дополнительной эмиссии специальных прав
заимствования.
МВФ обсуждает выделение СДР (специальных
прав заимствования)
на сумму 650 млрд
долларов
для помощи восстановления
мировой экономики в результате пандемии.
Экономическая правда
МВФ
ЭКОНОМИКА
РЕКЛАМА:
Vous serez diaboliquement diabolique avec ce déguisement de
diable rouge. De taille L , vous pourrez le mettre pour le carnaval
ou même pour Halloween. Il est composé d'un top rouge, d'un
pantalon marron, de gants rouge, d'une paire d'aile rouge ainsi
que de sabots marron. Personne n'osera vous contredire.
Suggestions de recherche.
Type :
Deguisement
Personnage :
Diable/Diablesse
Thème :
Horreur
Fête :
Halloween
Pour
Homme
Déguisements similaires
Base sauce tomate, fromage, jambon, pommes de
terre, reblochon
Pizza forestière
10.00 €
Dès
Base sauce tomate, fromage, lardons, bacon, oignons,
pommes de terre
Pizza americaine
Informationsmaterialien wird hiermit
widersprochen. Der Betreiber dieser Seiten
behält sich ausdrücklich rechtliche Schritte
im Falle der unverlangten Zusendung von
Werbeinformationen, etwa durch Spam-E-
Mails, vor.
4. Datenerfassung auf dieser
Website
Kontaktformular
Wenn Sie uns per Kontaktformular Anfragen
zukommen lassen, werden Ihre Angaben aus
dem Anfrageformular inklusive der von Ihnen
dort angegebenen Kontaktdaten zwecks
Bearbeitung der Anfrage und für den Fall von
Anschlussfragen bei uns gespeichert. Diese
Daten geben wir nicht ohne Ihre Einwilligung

.....

### AIM OF THE TASK
The entries above are to be transcribed in full and without error.

### ANSWER TO THIS EXERCISE
дополнительной эмиссии специальных прав
заимствования.
МВФ обсуждает выделение СДР (специальных
прав заимствования)
на сумму 650 млрд
долларов
для помощи восстановления
мировой экономики в результате пандемии.
Экономическая правда
МВФ
ЭКОНОМИКА
РЕКЛАМА:
Vous serez diaboliquement diabolique avec ce déguisement de
diable rouge. De taille L , vous pourrez le mettre pour le carnaval
ou même pour Halloween. Il est composé d'un top rouge, d'un
pantalon marron, de gants rouge, d'une paire d'aile rouge ainsi
que de sabots marron. Personne n'osera vous contredire.
Suggestions de recherche.
Type :
Deguisement
Personnage :
Diable/Diablesse
Thème :
Horreur
Fête :
Halloween
Pour
Homme
Déguisements similaires
Base sauce tomate, fromage, jambon, pommes de
terre, reblochon
Pizza forestière
10.00 €
Dès
Base sauce tomate, fromage, lardons, bacon, oignons,
pommes de terre
Pizza americaine
Informationsmaterialien wird hiermit
widersprochen. Der Betreiber dieser Seiten
behält sich ausdrücklich rechtliche Schritte
im Falle der unverlangten Zusendung von
Werbeinformationen, etwa durch Spam-E-
Mails, vor.
4. Datenerfassung auf dieser
Website
Kontaktformular
Wenn Sie uns per Kontaktformular Anfragen
zukommen lassen, werden Ihre Angaben aus
dem Anfrageformular inklusive der von Ihnen
dort angegebenen Kontaktdaten zwecks
Bearbeitung der Anfrage und für den Fall von
Anschlussfragen bei uns gespeichert. Diese
Daten geben wir nicht ohne Ihre Einwilligung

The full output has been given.